» What is required
Below are records to write out exactly; drop the pictures when you do.

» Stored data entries
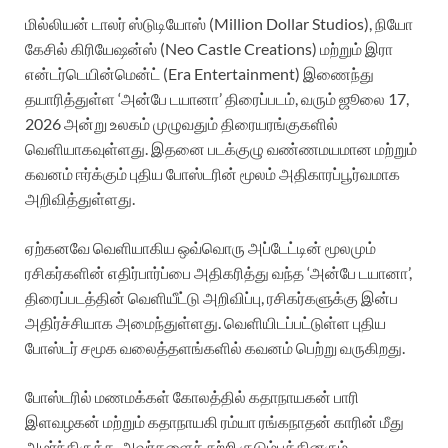
மில்லியன் டாலர் ஸ்டுடியோஸ் (Million Dollar Studios), நியோ
கேசில் கிரியேஷன்ஸ் (Neo Castle Creations) மற்றும் இரா
என்டர்டெயின்மென்ட் (Era Entertainment) இணைந்து
தயாரித்துள்ள ‘அன்பே டயானா’ திரைப்படம், வரும் ஜூலை 17,
2026 அன்று உலகம் முழுவதும் திரையரங்குகளில்
வெளியாகவுள்ளது. இதனை படக்குழு வண்ணமயமான மற்றும்
கவனம் ஈர்க்கும் புதிய போஸ்டரின் மூலம் அதிகாரப்பூர்வமாக
அறிவித்துள்ளது.
ஏற்கனவே வெளியாகிய ஒவ்வொரு அப்டேட்டின் மூலமும்
ரசிகர்களின் எதிர்பார்ப்பை அதிகரித்து வந்த ‘அன்பே டயானா’,
திரைப்படத்தின் வெளியீட்டு அறிவிப்பு, ரசிகர்களுக்கு இன்ப
அதிர்ச்சியாக அமைந்துள்ளது. வெளியிடப்பட்டுள்ள புதிய
போஸ்டர் சமூக வலைத்தளங்களில் கவனம் பெற்று வருகிறது.
போஸ்டரில் மணமக்கள் கோலத்தில் கதாநாயகன் பாரி
இளவழகன் மற்றும் கதாநாயகி ரம்யா ரங்கநாதன் காரின் மீது
அமர்ந்திருக்க, அவர்களைச் சுற்றி குடும்பத்தினரும்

» Solution
மில்லியன் டாலர் ஸ்டுடியோஸ் (Million Dollar Studios), நியோ
கேசில் கிரியேஷன்ஸ் (Neo Castle Creations) மற்றும் இரா
என்டர்டெயின்மென்ட் (Era Entertainment) இணைந்து
தயாரித்துள்ள ‘அன்பே டயானா’ திரைப்படம், வரும் ஜூலை 17,
2026 அன்று உலகம் முழுவதும் திரையரங்குகளில்
வெளியாகவுள்ளது. இதனை படக்குழு வண்ணமயமான மற்றும்
கவனம் ஈர்க்கும் புதிய போஸ்டரின் மூலம் அதிகாரப்பூர்வமாக
அறிவித்துள்ளது.
ஏற்கனவே வெளியாகிய ஒவ்வொரு அப்டேட்டின் மூலமும்
ரசிகர்களின் எதிர்பார்ப்பை அதிகரித்து வந்த ‘அன்பே டயானா’,
திரைப்படத்தின் வெளியீட்டு அறிவிப்பு, ரசிகர்களுக்கு இன்ப
அதிர்ச்சியாக அமைந்துள்ளது. வெளியிடப்பட்டுள்ள புதிய
போஸ்டர் சமூக வலைத்தளங்களில் கவனம் பெற்று வருகிறது.
போஸ்டரில் மணமக்கள் கோலத்தில் கதாநாயகன் பாரி
இளவழகன் மற்றும் கதாநாயகி ரம்யா ரங்கநாதன் காரின் மீது
அமர்ந்திருக்க, அவர்களைச் சுற்றி குடும்பத்தினரும்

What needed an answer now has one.